New Year’s celebrations in Belgrade: Out with the old, in with the new

The city that has been declared one of world’s best for nightlife is building on its reputation with public New Year’s parties that started a week before 31st December.

As a warm-up, the city organises a series of concerts on Republic Square from 25th to 29th December .

Some of the acts set to perform include blues gurus Texas Flood, hip-hop stars THC La Familia, Prti BG, and Bwana, indie rock legends Kanda Kodza i Nebojsa, and DJs Kristijan Molnar and Danijel Cehranov.

Part one of the New Year’s celebration will take place on the Sava River Promenade, the new pedestrian area of the Belgrade Waterfront complex, located right on the river.

The concert, no doubt aimed at throwing a positive light on the controversial project, will feature popular Serbian rock bands Orthodox Celts and Nicim Izazvan.

Foreign tourists in Belgrade with a taste for traditional Irish music should check this one out because, although home grown, Orthodox Celts are known for doing an amazing job at interpreting Irish folk classics in a hard rock style and their shows are always fun.

The party continues the next day with city officials putting on a curtain raiser to set the mood for the main event on Sunday.

This gig in front of parliament and features well-known musicians and bands, most notably the rock band Van Gogh, who, having been around since the mid-1980s, and have had more hits over the years than you can count on both hands.

For those who don’t like rock on a cold winter’s night and prefer warmer, pop sounds, former Yugoslav band Zana will offer a retrospective of their best hits, old and new.

The third act for the night is Zeljko Samardzic, pop singer and the king of International Women’s Day concerts who authored songs that work just as well in intimate, smoky pubs as they do in large arenas

When Sunday finally arrives, so does the biggest party.

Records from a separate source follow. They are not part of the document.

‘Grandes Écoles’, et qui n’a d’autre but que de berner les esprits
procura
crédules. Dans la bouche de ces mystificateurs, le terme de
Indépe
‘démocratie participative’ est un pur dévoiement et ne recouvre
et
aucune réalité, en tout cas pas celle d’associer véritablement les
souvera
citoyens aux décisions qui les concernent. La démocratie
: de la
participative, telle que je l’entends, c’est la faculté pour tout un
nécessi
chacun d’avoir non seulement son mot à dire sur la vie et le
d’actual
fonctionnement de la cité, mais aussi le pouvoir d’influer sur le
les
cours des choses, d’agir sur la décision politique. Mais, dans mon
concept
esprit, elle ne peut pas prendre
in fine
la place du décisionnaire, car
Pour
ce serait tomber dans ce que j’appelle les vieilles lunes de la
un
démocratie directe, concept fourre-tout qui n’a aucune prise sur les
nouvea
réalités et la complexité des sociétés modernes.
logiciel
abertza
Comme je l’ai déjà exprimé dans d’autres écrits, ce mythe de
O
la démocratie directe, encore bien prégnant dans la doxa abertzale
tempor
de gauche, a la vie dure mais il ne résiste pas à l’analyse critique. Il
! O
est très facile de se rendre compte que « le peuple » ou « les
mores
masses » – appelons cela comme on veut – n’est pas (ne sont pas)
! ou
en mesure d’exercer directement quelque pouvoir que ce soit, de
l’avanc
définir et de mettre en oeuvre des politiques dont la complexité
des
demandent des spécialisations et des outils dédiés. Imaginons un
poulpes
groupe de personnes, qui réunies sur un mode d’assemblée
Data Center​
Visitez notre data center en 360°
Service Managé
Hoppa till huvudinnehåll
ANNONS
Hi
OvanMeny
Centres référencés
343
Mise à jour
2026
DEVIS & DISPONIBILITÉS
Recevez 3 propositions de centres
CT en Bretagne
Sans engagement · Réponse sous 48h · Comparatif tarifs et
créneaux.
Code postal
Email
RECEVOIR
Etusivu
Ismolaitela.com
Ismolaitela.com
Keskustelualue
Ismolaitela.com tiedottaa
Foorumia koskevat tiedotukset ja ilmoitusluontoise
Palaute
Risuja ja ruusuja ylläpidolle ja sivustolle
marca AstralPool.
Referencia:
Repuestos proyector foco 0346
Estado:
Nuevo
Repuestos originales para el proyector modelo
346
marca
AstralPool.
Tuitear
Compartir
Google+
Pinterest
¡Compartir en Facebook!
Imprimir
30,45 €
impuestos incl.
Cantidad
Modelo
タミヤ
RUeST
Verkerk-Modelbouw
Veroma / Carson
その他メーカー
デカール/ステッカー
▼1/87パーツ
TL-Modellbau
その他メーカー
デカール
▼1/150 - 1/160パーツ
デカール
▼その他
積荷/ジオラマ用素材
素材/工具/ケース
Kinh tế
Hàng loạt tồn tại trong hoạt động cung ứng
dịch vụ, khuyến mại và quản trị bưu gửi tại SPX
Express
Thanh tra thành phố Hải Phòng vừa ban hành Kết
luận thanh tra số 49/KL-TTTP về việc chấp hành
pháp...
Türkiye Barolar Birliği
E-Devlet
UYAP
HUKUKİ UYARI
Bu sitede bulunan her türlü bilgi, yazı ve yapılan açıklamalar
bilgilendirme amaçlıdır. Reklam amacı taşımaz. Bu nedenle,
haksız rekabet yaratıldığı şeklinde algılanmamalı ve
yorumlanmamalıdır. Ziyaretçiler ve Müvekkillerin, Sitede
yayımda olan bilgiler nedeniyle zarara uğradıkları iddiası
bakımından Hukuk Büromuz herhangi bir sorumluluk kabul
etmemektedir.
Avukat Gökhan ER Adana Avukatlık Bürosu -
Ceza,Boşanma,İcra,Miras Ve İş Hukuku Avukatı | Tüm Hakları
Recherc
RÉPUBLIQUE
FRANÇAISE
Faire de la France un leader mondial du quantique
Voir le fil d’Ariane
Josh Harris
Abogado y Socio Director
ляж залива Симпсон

For those who decide to ditch the clubs and bars and don’t have a private party to go to, Belgrade has something special.

Instead of the has-been international act that people might reluctantly turn up for, the city has gone ultra-populist, offering shows by two of the biggest musical acts in these parts – Riblja Corba and Aca Lukas.

Riblja Corba could be said to be the most popular rock band of former Yugoslavia and has been filling stadiums for the better part of 40 years.

Aca Lukas is equally huge and popular, but in different circles. If he isn’t the king, he’s certainly royalty when it comes to Serbian folk and the supreme ruler of Belgrade “splav” culture.

In fact, his pseudonym, Lukas, [real name iAleksandar Vuksanovic] comes from the name of the splav he cut his teeth on back in the day, one of the first and most popular floating discos in the city.

While it may seem like the two main acts are polar opposites, Serbian pop culture and music actually intertwine to a big extent and there’s a real possibility that 80 per cent of Riblja Corba fans know the words to every Aca Luka hit and vice versa.

If none of that floats your splav, there’s one more party on 31st December, with a different vibe. Jazz and classical fans will get to send off 2017 at the Sava Centre, where top orchestras and soloists will play popular pieces in an event called, with a wink, “Classy Celebration of New Year.” Admission is free.

If you have any energy left on 1st January, check out the traditional event called “Open Heart Street” in Svetogorska, a charity event for children [and everyone else] with music, shows, candy, costumes, magicians, clowns and street food.